### Exercise directions
Beginning at the line that contains "Ustawienia prywatności (643, 622)", write out every line down to the end of the records, with both ends kept and nothing added.

——

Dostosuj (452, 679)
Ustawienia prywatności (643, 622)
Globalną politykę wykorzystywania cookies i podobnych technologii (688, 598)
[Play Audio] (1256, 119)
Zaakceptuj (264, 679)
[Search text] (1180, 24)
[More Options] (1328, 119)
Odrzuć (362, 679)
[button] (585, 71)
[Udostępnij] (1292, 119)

——

### Result below
Ustawienia prywatności (643, 622)
Globalną politykę wykorzystywania cookies i podobnych technologii (688, 598)
[Play Audio] (1256, 119)
Zaakceptuj (264, 679)
[Search text] (1180, 24)
[More Options] (1328, 119)
Odrzuć (362, 679)
[button] (585, 71)
[Udostępnij] (1292, 119)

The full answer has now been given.